Mais cette transition risque également de porter préjudice aux droits humains et à l’environnement, car elle repose sur une très forte augmentation de l’extraction de métaux et de minerais. Si les entreprises minières et leurs clients poursuivent leurs pratiques, cela pourrait aggraver les atteintes aux droits humains des populations en première ligne, notamment les populations autochtones, et entraver la voie vers un avenir durable et juste.

Il est temps d’agir pour assurer une transition énergétique véritablement propre et verte, axée sur le respect des droits humains.

Le changement climatique est la plus grande urgence environnementale de notre époque. C’est également une crise des droits humains sans précédent qui entrave nos droits à l’eau, à la santé et même à la vie.

Qu’est-ce que la transition énergétique ?

Les industries et les gouvernements prennent déjà des mesures pour se tourner vers les énergies renouvelables.

Au cœur de ce changement figure un désengagement des énergies fossiles et une augmentation massive du recours aux batteries rechargeables pour alimenter les véhicules électriques et aux unités de stockage d’énergie renouvelable.

Le cobalt, le cuivre, le nickel et le lithium sont des composants essentiels des batteries de voitures et bus électriques.

Ces batteries servent également largement au fonctionnement des appareils électroniques portables, comme les téléphones mobiles, les ordinateurs portables, les appareils photo et les outils électriques.

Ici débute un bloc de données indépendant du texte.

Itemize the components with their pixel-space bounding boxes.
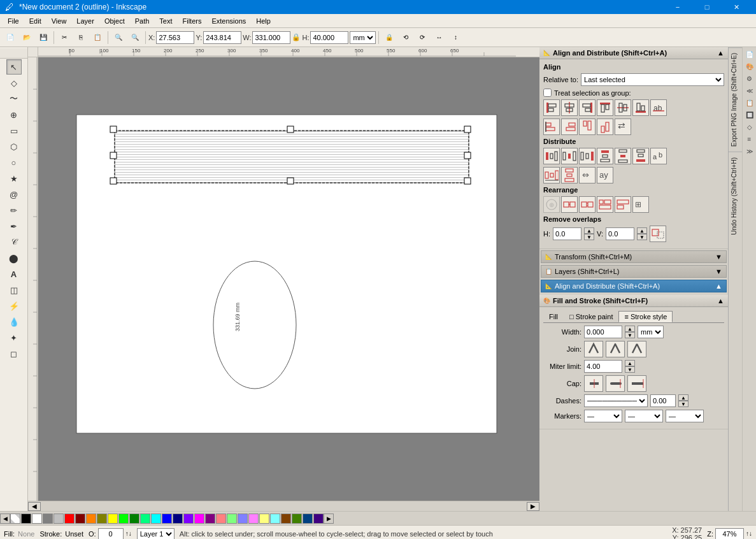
dashes-down[interactable]: ▼ (678, 401, 688, 407)
pencil-tool[interactable]: ✏ (6, 203, 22, 218)
swatch-periwinkle[interactable] (238, 514, 248, 524)
paste-btn[interactable]: 📋 (90, 30, 105, 45)
close-button[interactable]: ✕ (722, 0, 751, 14)
swatch-blue[interactable] (162, 514, 172, 524)
swatch-lime[interactable] (118, 514, 129, 524)
swatch-cyan[interactable] (151, 514, 161, 524)
rearrange-shuffle-btn[interactable] (561, 196, 578, 213)
palette-scroll-right[interactable]: ▶ (324, 514, 334, 524)
selector-tool[interactable]: ↖ (6, 59, 22, 75)
dock-paste-btn[interactable]: 📋 (744, 97, 755, 108)
swatch-orange[interactable] (86, 514, 96, 524)
overlap-v-input[interactable] (606, 227, 634, 240)
transform-collapse-icon[interactable]: ▼ (715, 253, 722, 261)
menu-text[interactable]: Text (154, 16, 177, 26)
spiral-tool[interactable]: @ (6, 187, 22, 202)
dock-snap-btn[interactable]: 🔲 (744, 109, 755, 120)
export-png-tab[interactable]: Export PNG Image (Shift+Ctrl+E) (729, 47, 742, 152)
swatch-maroon[interactable] (75, 514, 85, 524)
cap-square-btn[interactable] (627, 375, 646, 392)
dashes-offset-input[interactable] (650, 394, 676, 407)
menu-help[interactable]: Help (251, 16, 276, 26)
undo-history-tab[interactable]: Undo History (Shift+Ctrl+H) (729, 152, 742, 240)
fill-stroke-header[interactable]: 🎨 Fill and Stroke (Shift+Ctrl+F) ▲ (539, 295, 728, 307)
dist-top-btn[interactable] (597, 148, 613, 164)
opacity-input[interactable] (98, 528, 124, 540)
swatch-brown[interactable] (281, 514, 291, 524)
swatch-purple[interactable] (205, 514, 215, 524)
join-round-btn[interactable] (606, 341, 625, 357)
mirror-v-btn[interactable]: ↕ (448, 30, 463, 45)
eraser-tool[interactable]: ◻ (6, 346, 22, 361)
relative-to-select[interactable]: Last selected First selected Smallest ob… (581, 73, 724, 86)
dist-bottom-btn[interactable] (632, 148, 649, 164)
overlap-v-down[interactable]: ▼ (637, 234, 647, 240)
align-panel-collapsed[interactable]: 📐 Align and Distribute (Shift+Ctrl+A) ▲ (541, 280, 727, 292)
y-input[interactable] (203, 31, 241, 44)
horizontal-scrollbar[interactable]: ◀ ▶ (28, 501, 539, 511)
node-tool[interactable]: ◇ (6, 75, 22, 90)
overlap-h-up[interactable]: ▲ (584, 227, 594, 234)
open-btn[interactable]: 📂 (19, 30, 34, 45)
swatch-gray[interactable] (43, 514, 53, 524)
palette-scroll-left[interactable]: ◀ (0, 514, 10, 524)
remove-overlaps-btn[interactable] (650, 226, 666, 242)
rearrange-exchange2-btn[interactable] (579, 196, 596, 213)
treat-group-check[interactable] (543, 89, 552, 97)
align-center-h-btn[interactable] (561, 99, 578, 116)
layers-panel-collapsed[interactable]: 📋 Layers (Shift+Ctrl+L) ▼ (541, 265, 727, 278)
dock-filter-btn[interactable]: ⚙ (744, 73, 755, 84)
align-left-anchors-btn[interactable] (543, 119, 560, 135)
dashes-select[interactable]: ────────── - - - - - - · · · · · · (584, 394, 648, 407)
zoom-input[interactable] (715, 528, 744, 540)
dropper-tool[interactable]: 💧 (6, 314, 22, 329)
width-up[interactable]: ▲ (625, 326, 635, 332)
fill-tab[interactable]: Fill (543, 311, 564, 322)
rearrange-exchange-btn[interactable]: ⊕ (543, 196, 560, 213)
join-bevel-btn[interactable] (627, 341, 646, 357)
spray-tool[interactable]: ✦ (6, 330, 22, 345)
connector-tool[interactable]: ⚡ (6, 298, 22, 313)
mirror-h-btn[interactable]: ↔ (431, 30, 446, 45)
fill-stroke-collapse-btn[interactable]: ▲ (717, 297, 724, 305)
dist-eq-h-btn[interactable] (543, 167, 560, 183)
menu-object[interactable]: Object (99, 16, 130, 26)
new-btn[interactable]: 📄 (3, 30, 18, 45)
lock-ratio-btn[interactable]: 🔒 (382, 30, 397, 45)
overlap-h-input[interactable] (553, 227, 581, 240)
dist-left-btn[interactable] (543, 148, 560, 164)
stroke-style-tab[interactable]: ≡ Stroke style (618, 311, 673, 322)
ellipse-tool[interactable]: ○ (6, 155, 22, 170)
dashes-up[interactable]: ▲ (678, 394, 688, 401)
tweak-tool[interactable]: 〜 (6, 91, 22, 106)
menu-filters[interactable]: Filters (178, 16, 207, 26)
swatch-green[interactable] (129, 514, 139, 524)
dist-exchange-btn[interactable]: ay (597, 167, 613, 183)
align-panel-expand-icon[interactable]: ▲ (715, 282, 722, 290)
swatch-navy[interactable] (173, 514, 183, 524)
scroll-left-btn[interactable]: ◀ (28, 502, 41, 511)
menu-extensions[interactable]: Extensions (206, 16, 251, 26)
scroll-right-btn[interactable]: ▶ (527, 502, 539, 511)
swatch-light-cyan[interactable] (270, 514, 280, 524)
dist-center-v-btn[interactable] (615, 148, 631, 164)
dock-new-btn[interactable]: 📄 (744, 48, 755, 60)
cap-round-btn[interactable] (606, 375, 625, 392)
gradient-tool[interactable]: ◫ (6, 282, 22, 298)
overlap-v-up[interactable]: ▲ (637, 227, 647, 234)
swatch-red[interactable] (64, 514, 75, 524)
swatch-black[interactable] (21, 514, 31, 524)
zoom-in-btn[interactable]: 🔍 (111, 30, 126, 45)
maximize-button[interactable]: □ (692, 0, 722, 14)
rearrange-sort3-btn[interactable]: ⊞ (632, 196, 649, 213)
unit-select[interactable]: mm px pt (350, 31, 376, 44)
zoom-tool[interactable]: ⊕ (6, 107, 22, 122)
swatch-light-yellow[interactable] (259, 514, 269, 524)
swatch-steel-blue[interactable] (303, 514, 313, 524)
cut-btn[interactable]: ✂ (57, 30, 72, 45)
rect-tool[interactable]: ▭ (6, 123, 22, 138)
markers-end-select[interactable]: — (666, 410, 704, 422)
rearrange-sort2-btn[interactable] (615, 196, 631, 213)
align-right-anchors-btn[interactable] (561, 119, 578, 135)
stroke-paint-tab[interactable]: □ Stroke paint (564, 311, 618, 322)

D’ici 2030, pour répondre à la demande, le monde aura probablement besoin d’au moins deux fois plus de nickel, huit fois plus de manganèse et dix fois plus de cobalt et de lithium que les quantités actuellement produites.

Cependant, les recherches d’Amnesty International montrent que l’extraction de ces matières premières menace les droits humains.

Les États, les entreprises, les investisseurs et les consommateurs ont l’occasion de s’engager pour une transition vers les énergies renouvelables qui protège et respecte véritablement les droits humains et l’environnement.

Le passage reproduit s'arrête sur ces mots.